Down, down-our speed was dropping by hundreds of light-speeds each moment, now, as we sped down through the terrific glare of the vast white sun toward its inmost world. As we shot downward I saw that Jhul Din, now, was lying on the floor beside me, overcome by the fatigue that crowded down upon me also; only Korus Kan, of all of us, holding to the controls untiring and unaffected, the metal body in which his living organs and intelligence were cased being untrammeled by any weariness.
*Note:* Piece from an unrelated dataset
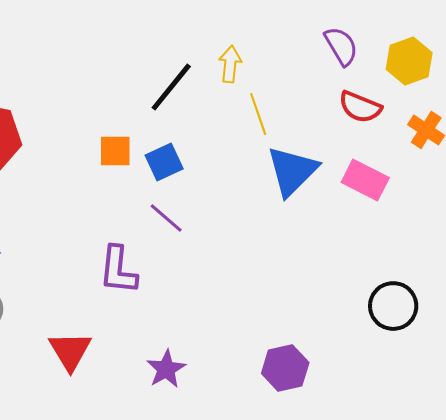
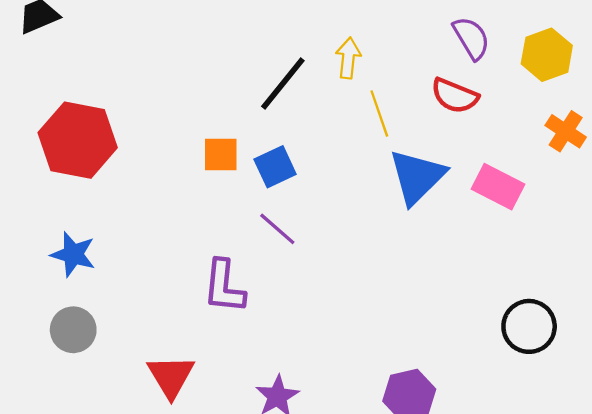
red semicircle: (360, 107) -> (455, 96), moved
Beneath us now lay the great masses of traffic, countless swarms of swirling ships, that had fled in to Canopus from the outer suns at the invaders' attack, and as they glimpsed our great oval craft these swarms broke wildly from before us. They took us for a raiding enemy ship, we knew, but down between them unheedingly we flashed, heading low across the surface of the great planet, still at tremendous speed.

Moments more and there loomed far ahead and beneath the colossal tower of the Council of Suns, toward which we were heading. By then I felt all consciousness and volition beginning to leave me, as an utter drowsy weariness overcame me, and I realized but dimly that Korus Kan was slanting the ship down toward the great tower, until abruptly there came from him a sharp cry. With an effort I raised my gaze and saw that from below, as we sped downward, three long, shining shapes were arrowing up to meet us. They were cruisers of our own Interstellar Patrol, and as they flashed upward there suddenly leapt from them a half-dozen brilliant shafts of the crimson rays of death, stabbing straight toward us.